Diese Veränderungen haben Ihnen jetzt ja nicht nur die Möglichkeit gegeben, die Produktion effizienter zu machen, sondern auch nachhaltiger.

Schon dadurch, dass wir jetzt kompakt in einer Halle konzentriert sind, werden wir nachhaltiger. Wir haben weniger Heizkosten, weniger Energieaufwand, weniger Stromaufwand. Früher haben wir Rohgussteile in der Fertigungshalle gelagert, die temperiert war. Um energieeffizienter zu werden, haben wir gesagt, das kann man genauso gut in einer Halle lagern, die keine Heizung hat. Da passiert den Gehäusen nichts, aber wir sparen Energie. Die neue Halle wird jetzt auch mit entsprechenden Fotovoltaikanlagen ausgestattet, um auch da einen Beitrag zu liefern.

Jetzt, wo diese Veränderungen bald abgeschlossen sind – was sind denn Ihre langfristigen Ziele für die Armaturenproduktion?

Das Ziel ist natürlich, zukunftsfähig aufgestellt zu sein, sprich, die Strukturkosten im Werk zu senken, aber trotzdem flexibel zu bleiben, was den Produktmix anbelangt.
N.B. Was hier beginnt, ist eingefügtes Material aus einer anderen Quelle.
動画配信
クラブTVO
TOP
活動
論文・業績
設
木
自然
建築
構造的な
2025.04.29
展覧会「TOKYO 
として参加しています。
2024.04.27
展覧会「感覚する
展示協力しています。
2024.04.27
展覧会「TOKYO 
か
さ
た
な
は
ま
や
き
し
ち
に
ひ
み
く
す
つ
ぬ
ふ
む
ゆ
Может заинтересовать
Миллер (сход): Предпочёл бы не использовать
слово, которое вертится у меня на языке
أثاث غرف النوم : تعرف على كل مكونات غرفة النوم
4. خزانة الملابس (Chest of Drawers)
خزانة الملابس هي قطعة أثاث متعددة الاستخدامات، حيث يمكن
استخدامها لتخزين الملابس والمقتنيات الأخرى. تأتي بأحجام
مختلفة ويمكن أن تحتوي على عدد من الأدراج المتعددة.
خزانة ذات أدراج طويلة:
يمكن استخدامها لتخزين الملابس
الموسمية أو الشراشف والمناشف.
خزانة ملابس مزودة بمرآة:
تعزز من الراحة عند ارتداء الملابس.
Um auch weiterhin auf geänderte Marktsituationen reagieren zu können. Und das ist enorm wichtig: Seit Mitte letzten Jahres haben wir eine hohe Auslastungswelle für Armaturen aus dem Energiesektor. Das war vor zwei Jahren so nicht abzusehen und geplant. Aber auch darauf können wir reagieren. Wir haben weiterhin ausreichend Maschinenkapazität und sind dabei, mit dem Personal wieder etwas nachzuziehen. Auch gilt es, unsere Kompetenzen bezüglich Schweißtechnik, Sondermaterialien und kundenspezifischer Qualifizierungs- und Dokumentationsanforderungen aufrechtzuerhalten und weiterzuentwickeln. Dies wird uns Chancen hinsichtlich neuer, anspruchsvoller Anwendungen wie zum Beispiel Energiespeicherung oder Hochtemperaturelektrolyse eröffnen.
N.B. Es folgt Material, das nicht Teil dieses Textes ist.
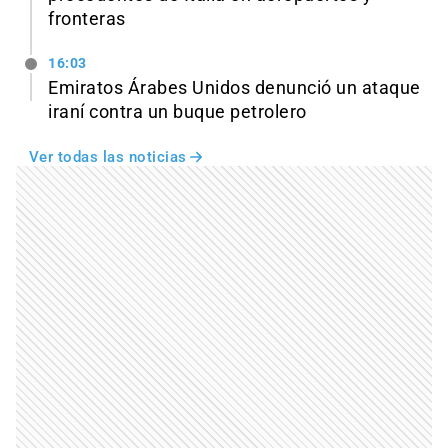
fronteras
16:03
Emiratos Árabes Unidos denunció un ataque
iraní contra un buque petrolero
Ver todas las noticias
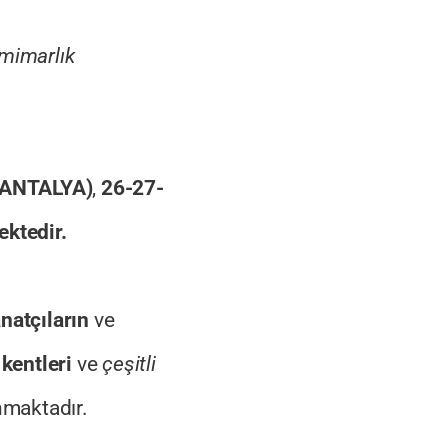
mimarlık
 (ANTALYA)
,
26-27-
ktedir.
natçıların
ve
,
kentleri
ve
çeşitli
maktadır.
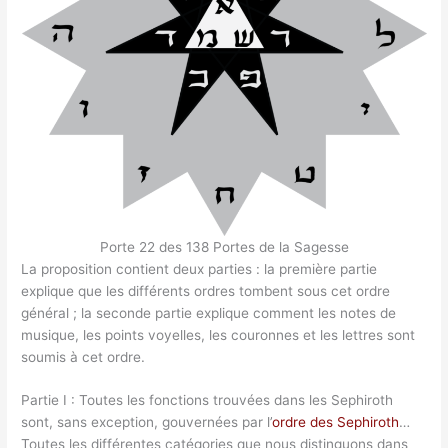
Porte 22 des 138 Portes de la Sagesse
La proposition contient deux parties : la première partie
explique que les différents ordres tombent sous cet ordre
général ; la seconde partie explique comment les notes de
musique, les points voyelles, les couronnes et les lettres sont
soumis à cet ordre.
Partie I : Toutes les fonctions trouvées dans les Sephiroth
sont, sans exception, gouvernées par l’
ordre des Sephiroth
…
Toutes les différentes catégories que nous distinguons dans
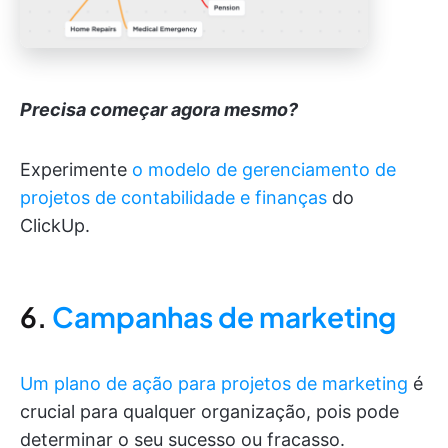
Precisa começar agora mesmo?
Experimente
o modelo de gerenciamento de
projetos de contabilidade e finanças
do
ClickUp.
6.
Campanhas de marketing
Um plano de ação para projetos de marketing
é
crucial para qualquer organização, pois pode
determinar o seu sucesso ou fracasso.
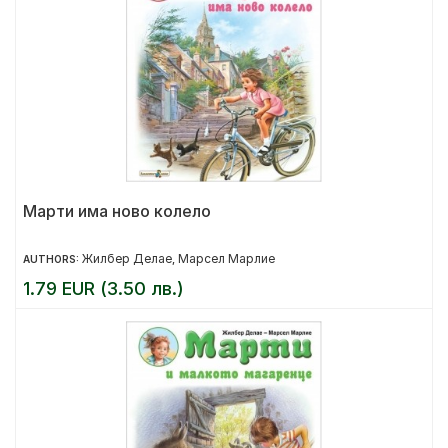
Марти има ново колело
Жилбер Делае
Марсел Марлие
AUTHORS:
,
1.79 EUR (3.50 лв.)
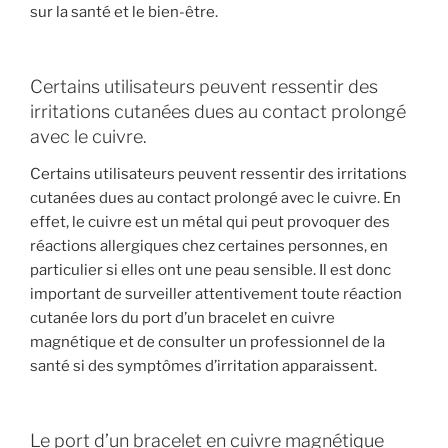
sur la santé et le bien-être.
Certains utilisateurs peuvent ressentir des
irritations cutanées dues au contact prolongé
avec le cuivre.
Certains utilisateurs peuvent ressentir des irritations
cutanées dues au contact prolongé avec le cuivre. En
effet, le cuivre est un métal qui peut provoquer des
réactions allergiques chez certaines personnes, en
particulier si elles ont une peau sensible. Il est donc
important de surveiller attentivement toute réaction
cutanée lors du port d’un bracelet en cuivre
magnétique et de consulter un professionnel de la
santé si des symptômes d’irritation apparaissent.
Le port d’un bracelet en cuivre magnétique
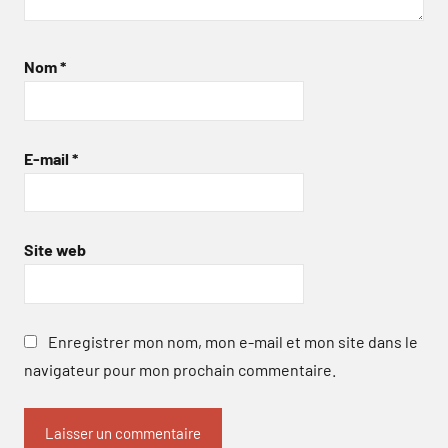
Nom
*
E-mail
*
Site web
Enregistrer mon nom, mon e-mail et mon site dans le
navigateur pour mon prochain commentaire.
Was wäre Ihr Rat an Führungskräfte, die Veränderungen gestalten müssen?

Ganz wichtig ist, von Anfang an die Mitarbeiter mitzunehmen, das Konzept zu erläutern und, wenn möglich, sie mitgestalten zu lassen. In den Workshops, an denen die Mitarbeiter beteiligt waren, kamen so viele Ideen. Ich war total begeistert und fasziniert. Wir haben uns im Team gegenseitig inspiriert und tolle Ideen entwickelt. Wenn der eine mal dachte: „Das wird nie klappen“, hatte der andere eine Idee, wie man das Problem lösen könnte. Die meisten unserer Mitarbeiter sind sehr stolz auf die KSB und gestalten gerne mit, wenn sie die Möglichkeit dazu haben. Sie sind ja diejenigen, die die Produkte produzieren, die wir verkaufen – das dürfen wir nicht vergessen.